No ofrecerá este proyecto, sin duda, una solución a un problema de cuatro décadas, pero es hora por ambas partes contendientes de pensar en las poblaciones recluidas en su refugio de Tinduf, y en su necesidad urgente de negociar un pacto en las mejores condiciones para un retorno a su tierra en la dignidad, que les asegure un futuro en paz y libertad. Las garantías que Marruecos debe ofrecer no son sólo económicas, de techo y trabajo (¿por qué no reservar para los refugiados de Tinduf los 120.000 puestos de trabajo prometidos por el CESM, compensando así los padecimientos de cuatro décadas?), sino de una democracia que reconozca su particular identidad y una autonomía plena para la gestión de sus asuntos.

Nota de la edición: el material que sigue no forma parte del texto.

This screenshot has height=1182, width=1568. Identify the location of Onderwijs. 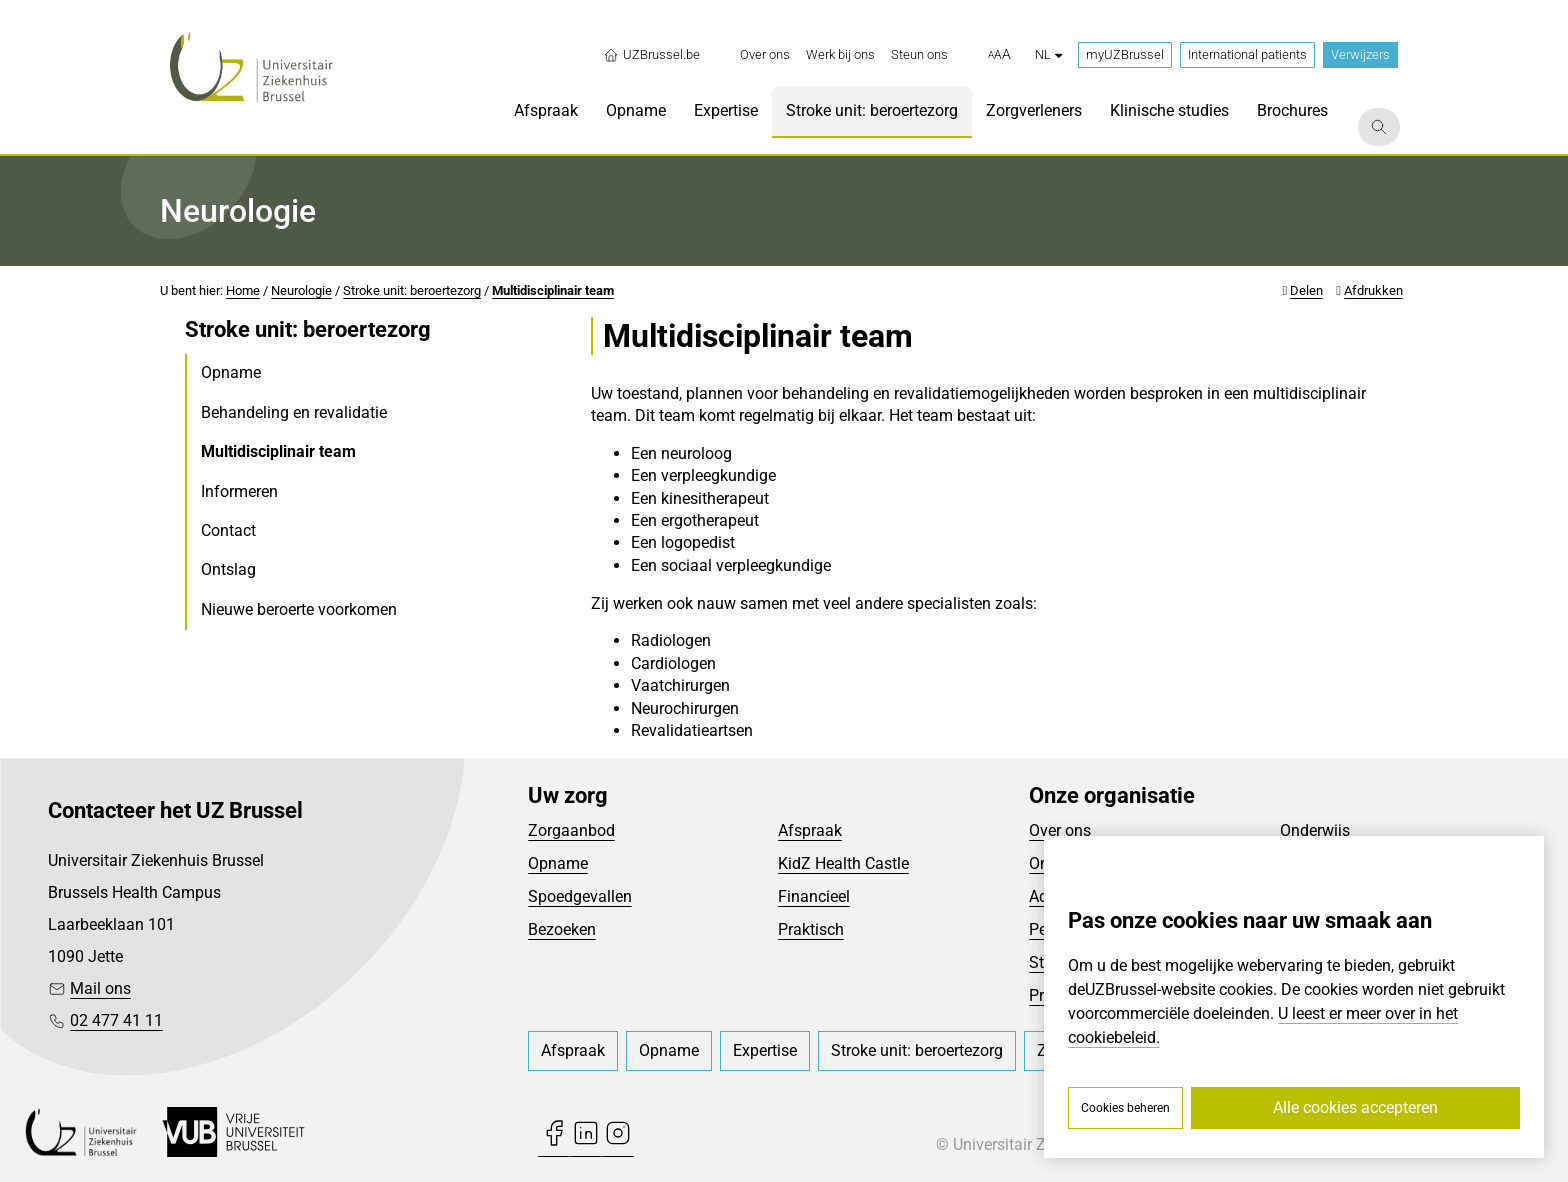 (1315, 830). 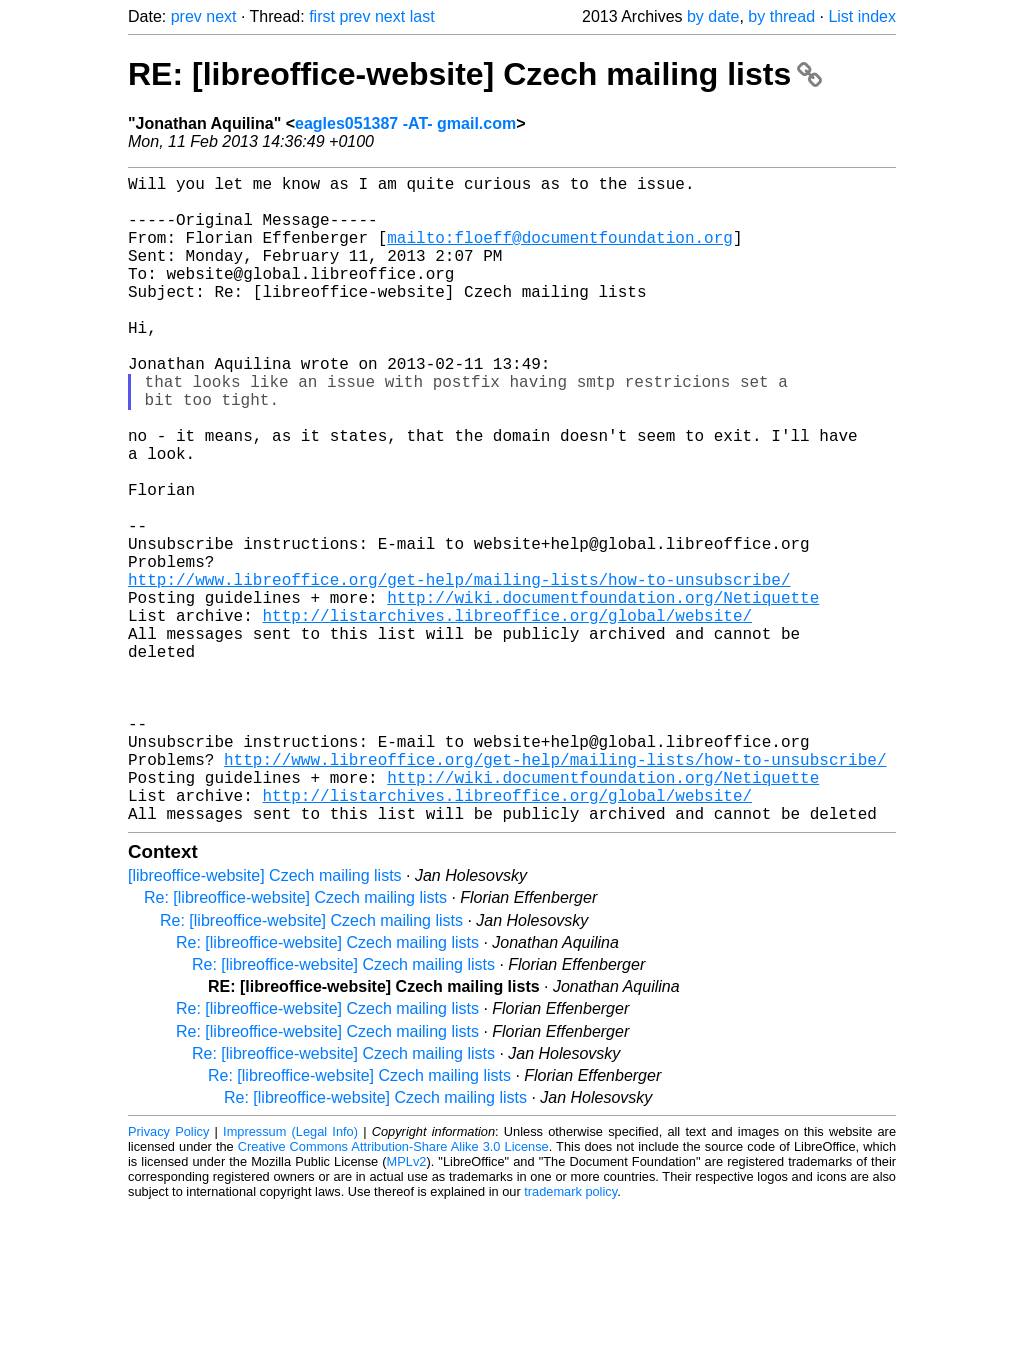  Describe the element at coordinates (459, 671) in the screenshot. I see `http://www.libreoffice.org/get-help/mailing-lists/how-to-unsubscribe/` at that location.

Se lograría así pactar realidades sin prohibir sueños. Ciertamente, no debería llamarse sueños a lo que según la doctrina de Naciones Unidas es un derecho de los pueblos sometidos a colonización a decidir su futuro. Pero visto el encallamiento de las posiciones de principio de ambas partes sería hora ya de centrarse en la realidad de los problemas tangibles de las verdaderas víctimas del conflicto.